Prompt.
Set down a true copy of the data, with all pictures left out.

====== Data for this task

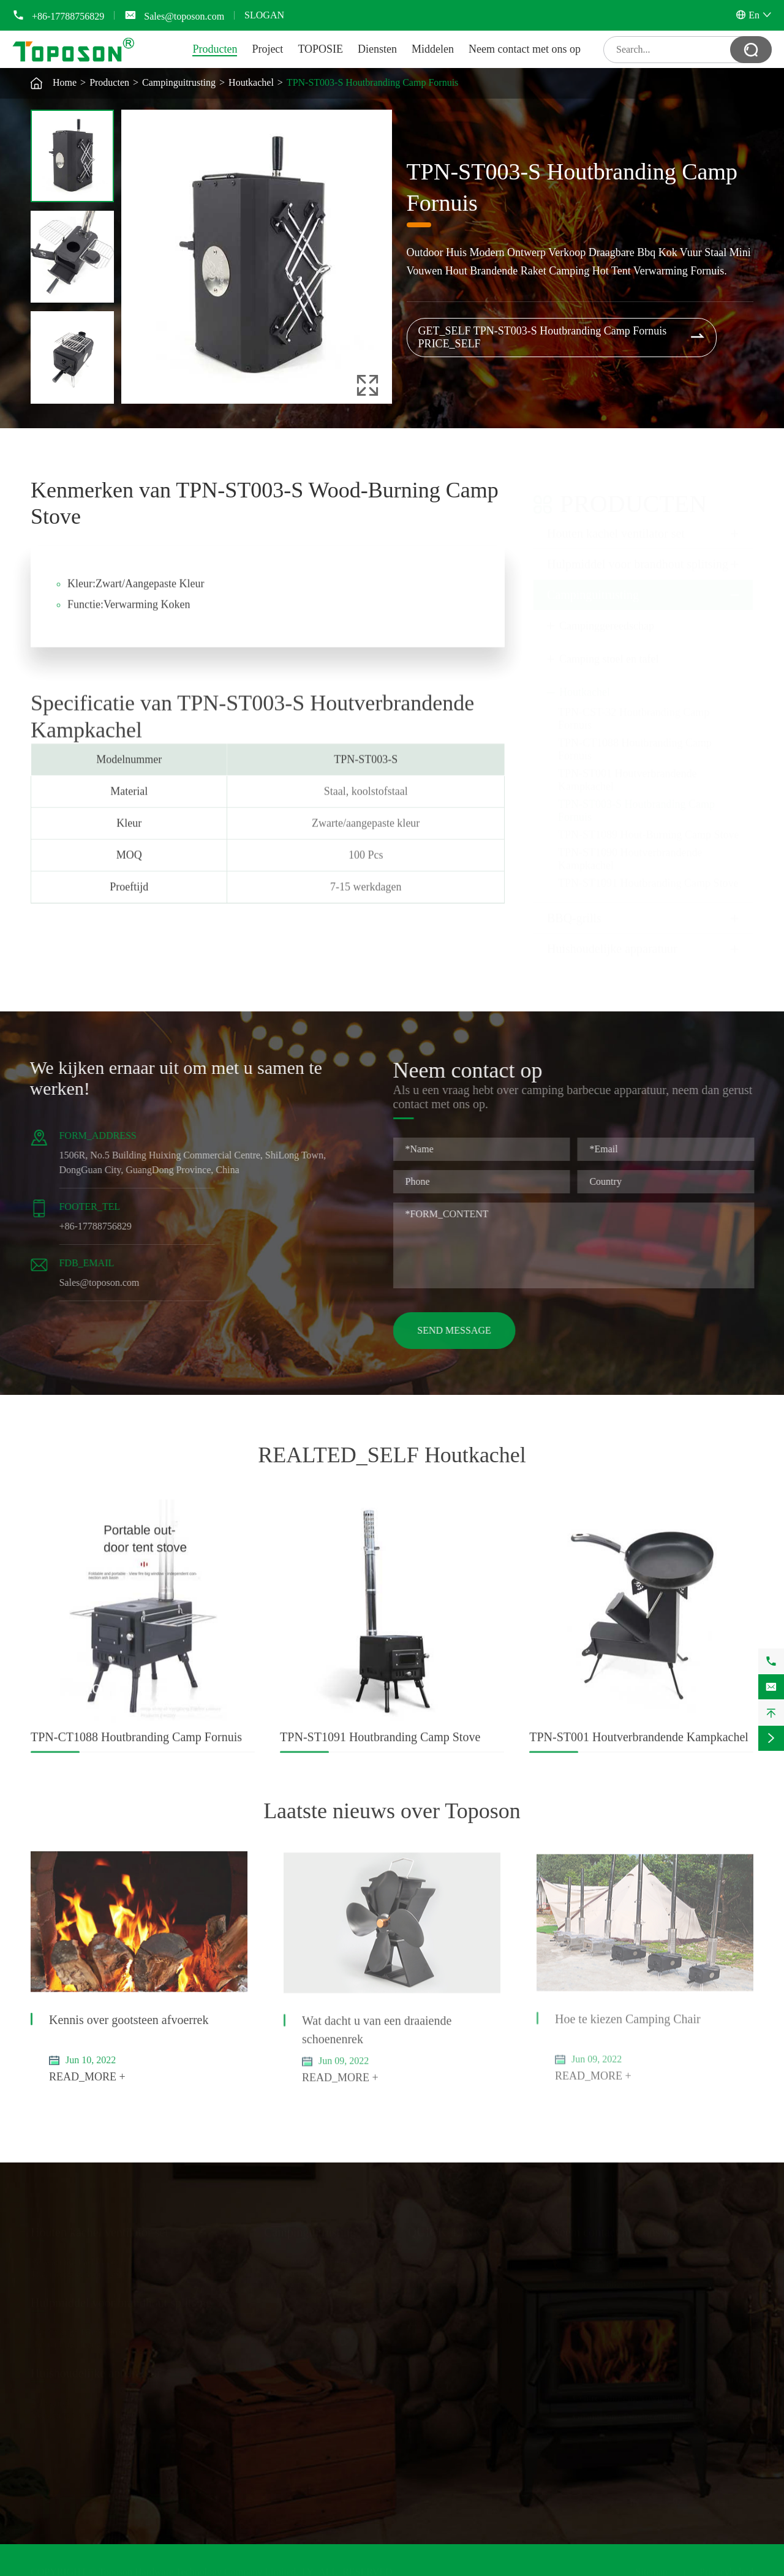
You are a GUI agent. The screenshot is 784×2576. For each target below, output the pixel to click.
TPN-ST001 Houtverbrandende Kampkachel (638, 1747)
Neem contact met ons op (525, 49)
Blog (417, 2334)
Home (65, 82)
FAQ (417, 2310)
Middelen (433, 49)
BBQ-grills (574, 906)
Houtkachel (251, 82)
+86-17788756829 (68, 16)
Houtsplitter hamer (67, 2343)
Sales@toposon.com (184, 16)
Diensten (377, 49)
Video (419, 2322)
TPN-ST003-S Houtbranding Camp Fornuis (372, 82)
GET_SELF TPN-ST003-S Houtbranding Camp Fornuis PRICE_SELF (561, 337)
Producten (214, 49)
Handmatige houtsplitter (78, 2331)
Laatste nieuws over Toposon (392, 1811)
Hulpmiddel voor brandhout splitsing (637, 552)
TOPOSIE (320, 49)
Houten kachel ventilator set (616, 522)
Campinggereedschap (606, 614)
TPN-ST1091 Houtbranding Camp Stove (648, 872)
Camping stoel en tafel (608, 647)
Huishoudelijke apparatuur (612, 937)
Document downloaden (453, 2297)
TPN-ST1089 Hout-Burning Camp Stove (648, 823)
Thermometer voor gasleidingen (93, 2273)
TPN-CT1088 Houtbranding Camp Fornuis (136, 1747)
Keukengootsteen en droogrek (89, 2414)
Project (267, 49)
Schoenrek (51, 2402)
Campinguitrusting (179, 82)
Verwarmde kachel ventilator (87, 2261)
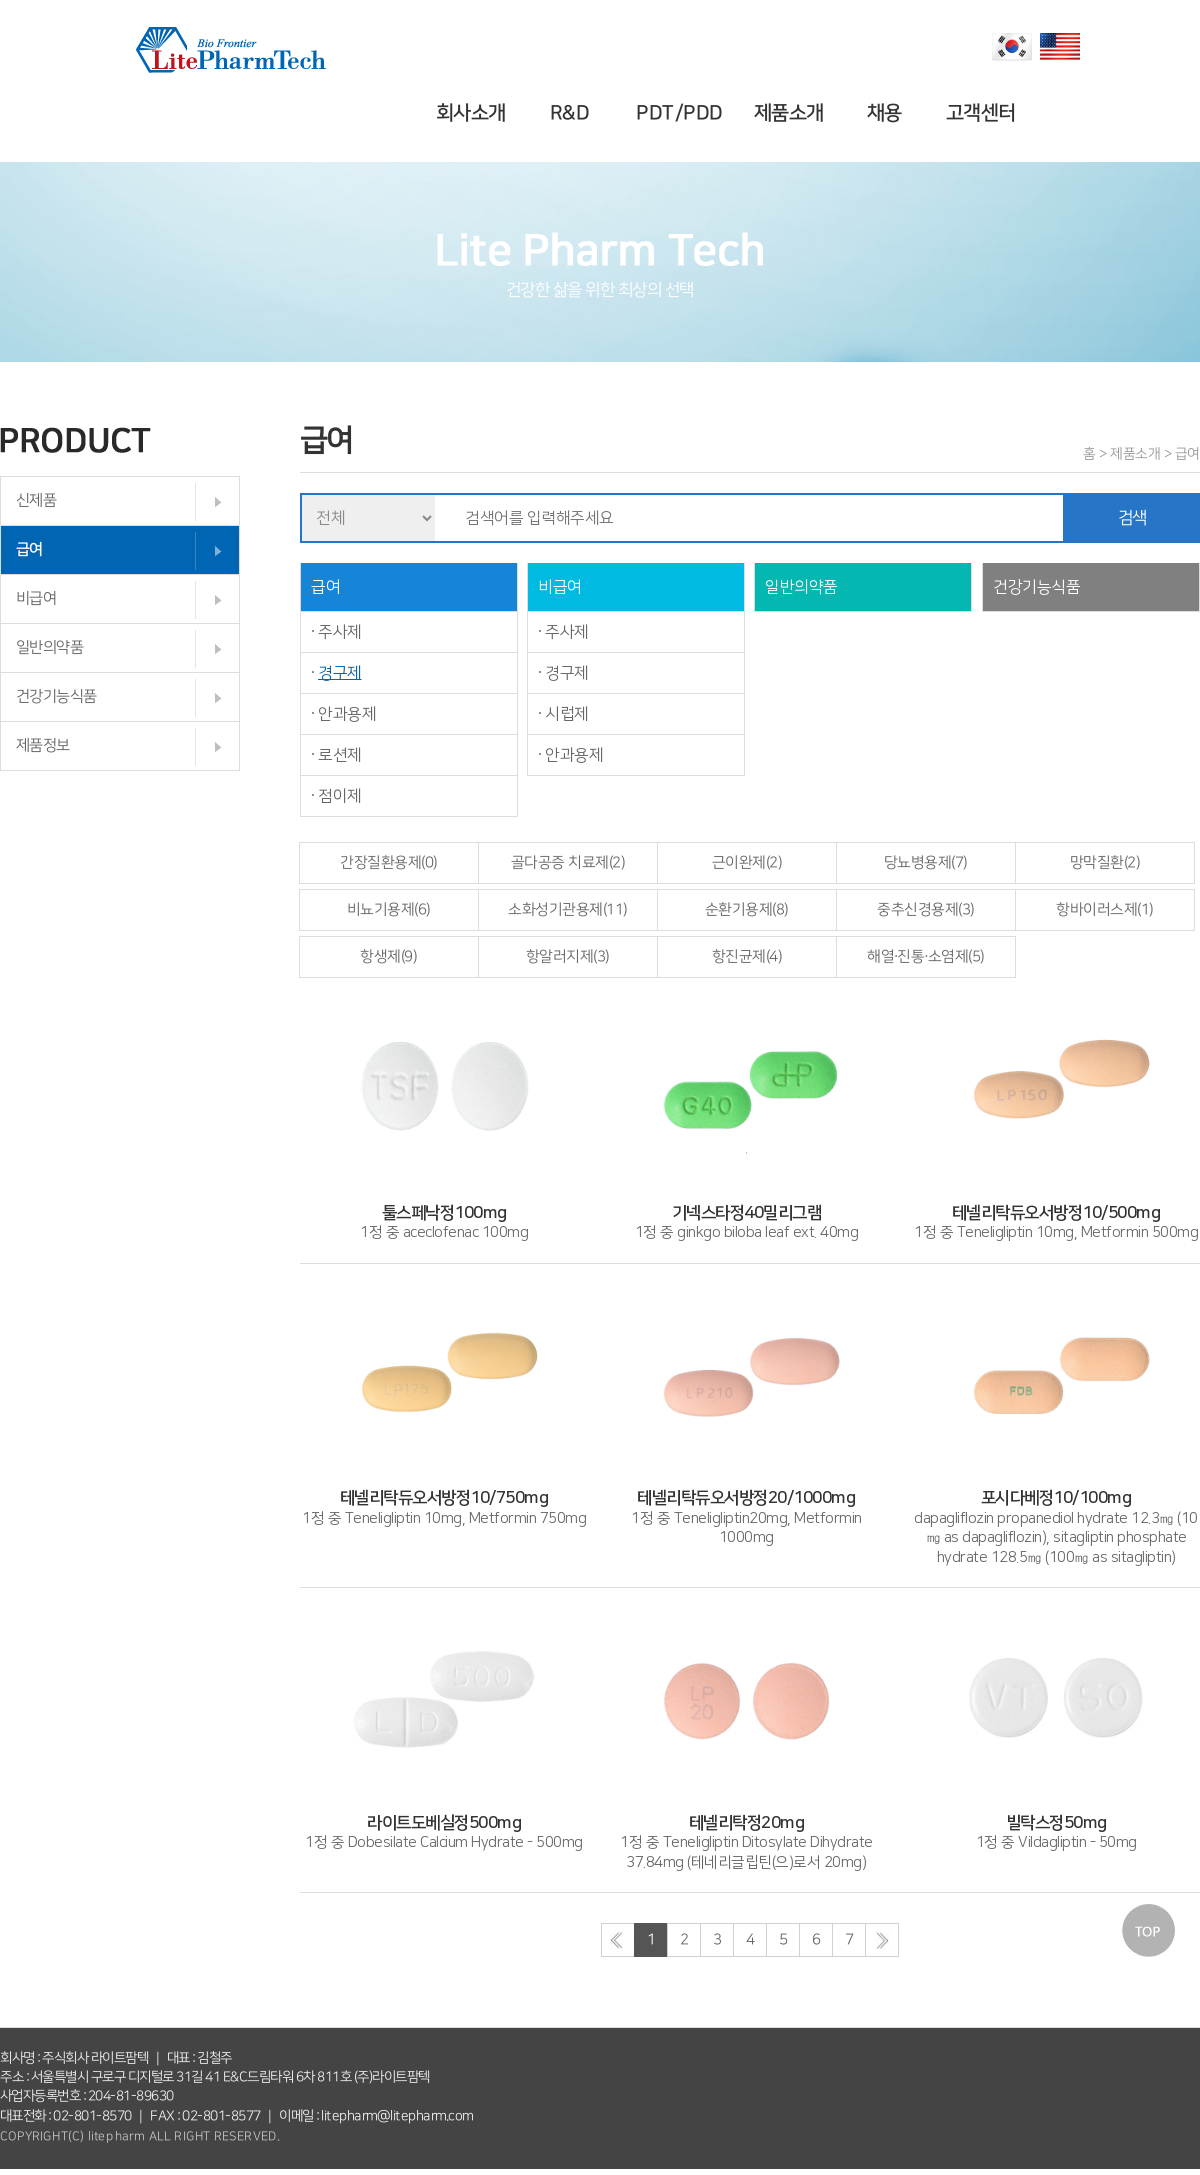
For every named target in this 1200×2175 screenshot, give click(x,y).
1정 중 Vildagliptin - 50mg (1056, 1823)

============

Answer area.
You are a GUI agent. The screenshot is 784×2576. For each target below, output the pixel to click.
TPN-ST001 Houtverbrandende Kampkachel (638, 1747)
Neem contact met ons op (525, 49)
Blog (417, 2334)
Home (65, 82)
FAQ (417, 2310)
Middelen (433, 49)
BBQ-grills (574, 906)
Houtkachel (251, 82)
+86-17788756829 (68, 16)
Houtsplitter hamer (67, 2343)
Sales@toposon.com (184, 16)
Diensten (377, 49)
Video (419, 2322)
TPN-ST003-S Houtbranding Camp Fornuis (372, 82)
GET_SELF TPN-ST003-S Houtbranding Camp Fornuis PRICE_SELF (561, 337)
Producten (214, 49)
Handmatige houtsplitter (78, 2331)
Laatste nieuws over Toposon (392, 1811)
Hulpmiddel voor brandhout splitsing (637, 552)
TOPOSIE (320, 49)
Houten kachel ventilator set (616, 522)
Campinggereedschap (606, 614)
TPN-ST1091 Houtbranding Camp Stove (648, 872)
Camping stoel en tafel (608, 647)
Huishoudelijke apparatuur (612, 937)
Document downloaden (453, 2297)
TPN-ST1089 Hout-Burning Camp Stove (648, 823)
Thermometer voor gasleidingen (93, 2273)
TPN-CT1088 Houtbranding Camp Fornuis (136, 1747)
Keukengootsteen en droogrek (89, 2414)
Project (267, 49)
Schoenrek (51, 2402)
Campinguitrusting (179, 82)
Verwarmde kachel ventilator (87, 2261)
For every named target in this 1200×2175 screenshot, give click(x,y).
1정 중 Vildagliptin - 50mg (1056, 1823)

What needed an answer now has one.